Does anyone have any stories of when they first learned about the concept of selfishness and eventually turned around and felt bad about oneself?
Back in childhood, during elementary and my preadolescence years, I had a family friend who played pokemon. This was in the early 2000's the beginning of the 21st century. He was also a kid similar to me, albeit a year or two older than me. I was 10 years of age and he was about 12-13 years of age (I'll refer to him as FF). He had pokemon silver as well as pokemon stadium. I was heavily into video games and just daydreamed about pokemon all the time. However, given that my parents were helicopter parents and were restrictive, I never had the chance to play pokemon silver at that time, so I eagerly wanted to play. So 'FF' in this situation refused to allow me to play and I was sad. After it was time to leave, I was bitter and angry that he was mean, not wanting to share, but back then, I never really considered all the circumstances and of course, as a 10 year old (at that time) lacking critical thinking skills, rational line of thinking, and all; mainly acted on instincts and emotions, I was always sad and mad and just oversimplified everything. One such example was when I was thinking philosophically but overly simplistic at said time, "If I can't enjoy life or have fun, then what's the point of living?" Of course, it may be deep for someone who is really young at the time, but again, I lacked coherent thinking, my logic was not sound but rather flawed, and never really questioned or had other perspectives.

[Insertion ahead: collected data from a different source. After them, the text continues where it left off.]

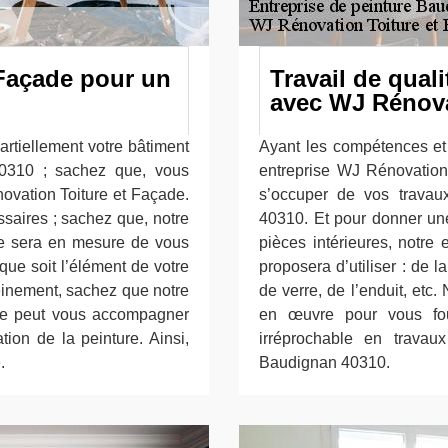
 Façade pour un
Travail de quali
avec WJ Rénova
artiellement votre bâtiment
Ayant les compétences et 
0310 ; sachez que, vous
entreprise WJ Rénovation
ovation Toiture et Façade.
s’occuper de vos travau
ssaires ; sachez que, notre
40310. Et pour donner une
de sera en mesure de vous
pièces intérieures, notre
 que soit l’élément de votre
proposera d’utiliser : de l
leinement, sachez que notre
de verre, de l’enduit, etc.
de peut vous accompagner
en œuvre pour vous four
tion de la peinture. Ainsi,
irréprochable en travau
.
Baudignan 40310.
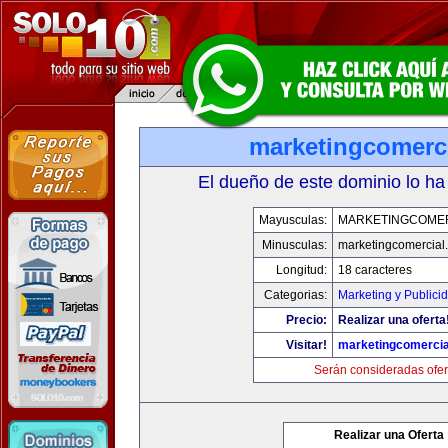
marketingcomerc
El dueño de este dominio lo ha
Mayusculas:
MARKETINGCOME
Minusculas:
marketingcomercial
Longitud:
18 caracteres
Categorias:
Marketing y Publici
Precio:
Realizar una oferta
Visitar!
marketingcomercia
Serán consideradas ofer
Realizar una Oferta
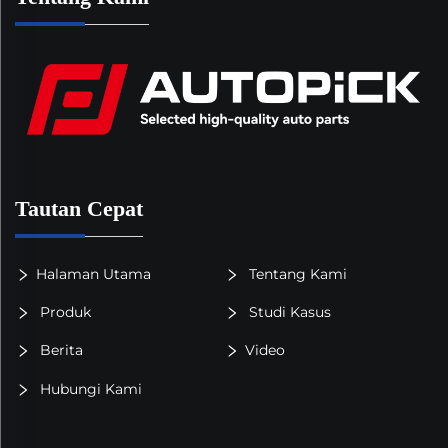
Tautan Cepat
Halaman Utama
Tentang Kami
Produk
Studi Kasus
Berita
Video
Hubungi Kami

It wasn't until I was almost in college that I slowly gained insight, much more self-awareness, and eventually rational thinking to be able to rationalize, parse, and weave through logic in life. That was also my bane as well, due to the fact that I am an Aspie (yes I was officially diagnosed with Aspergers during my teenage years and later in early adulthood), so while I gained insight and had such high IQ, it has cursed me in other areas in life that I wished it wasn't so; namely social life, people interactions, and just day to day life (it's one of my major reasons for wanting to CTB - and I've made numerous other threads on it). When I was in college, I realized I was the selfish little shit because I didn't consider that it was his game, his file (pokemon games only had one file), and whatever I did, even if benevolent, could affect his game in ways that he did not wish for it to be. So since I had that realization, I figured I was in the wrong and he was in the right.
Additionally, another important lesson and it was something I came to learn only after becoming a more serious casual gamer, is that gamers take their files and games seriously, just like musicians with music, artists with art, and athletes with their sports. It is their pride and joy, and even if I only had benevolent intentions, the road to hell is paved with good intentions, so it's better safe than sorry. It would be incredibly selfish and wrong to want something from them that they cherish a lot and want to protect. I also don't want to risk sullying their gem.
Does anyone have any stories of when they first learned about the concept of selfishness and eventually turned around and felt bad about oneself?